No último domingo (7), o cantor fez o primeiro show via zoom com cerca de 100 pessoas na plateia virtual. A proposta fazia parte do lançamento da música ‘A Dois’, novo feat. com o gaúcho Vitor Kley que ganhou um clipe solar, com vibe alto astral e clima praiano. A canção é uma regravação da letra escrita por Ramon Matheus e Ébano Machel, membros da banda ‘Tem Amor’. “Conheci a banda aqui no Rio de Janeiro e eles me chamaram para produzir um EP. Produzi e fiquei amigo de todos. Sempre os vi como bons compositores, mas foi cada um para um canto”, explica Suricato.
Depois de um trabalho intenso produzindo o próprio disco e algumas sessões de terapia, o músico passou a aceitar composições de fora e assim aconteceu a parceria. “Estou mais aberto a gravar composições de outros artistas que me emocionem. Sempre tive uma coisa de provar para mim mesmo que eu era um bom compositor e precisava compor as minhas letras, agora estou feliz pelas músicas que faço, sou de fato um compositor e me abro a processos coletivos.”

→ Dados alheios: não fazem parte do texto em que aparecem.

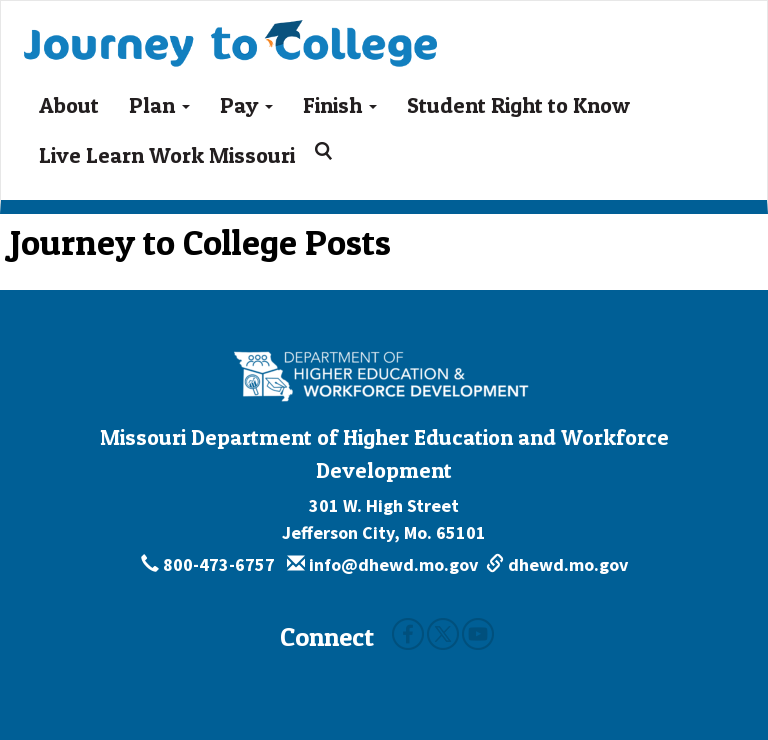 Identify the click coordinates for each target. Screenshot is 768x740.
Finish (340, 105)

Para ele, essa junção tem poder ainda mais especial pela rede que está sendo movimentada. “É um artista de mainstreaming, dando a mão para um artista de midistream, dando a mão para uma banda independente. A gente fecha um ciclo muito bonito de potencialização do trabalho do outro, de troca artística. É sobre música isso”, declara Suricato.
Conexão com os fãs
Ao final do show, alguns fãs conversaram com o ídolo e quase todos os participantes comentaram sobre a sua conexão e proximidade com o público. Segundo ele, isso faz parte da sua característica, é genuíno. “Eu tô quase acreditando que isso é uma coisa boa, artística (risos). Que vale mais a pena a gente ser o que a gente é, sabe? Andei um tempo em conflito com isso, pensando que todo artista deve ter aquele “mistérinho”. Eu não sou dessa maneira e quando você quer ser uma coisa que não é, você entra pelo cano. É muito genuíno eu ter contato com seres humanos”, completa sorrindo.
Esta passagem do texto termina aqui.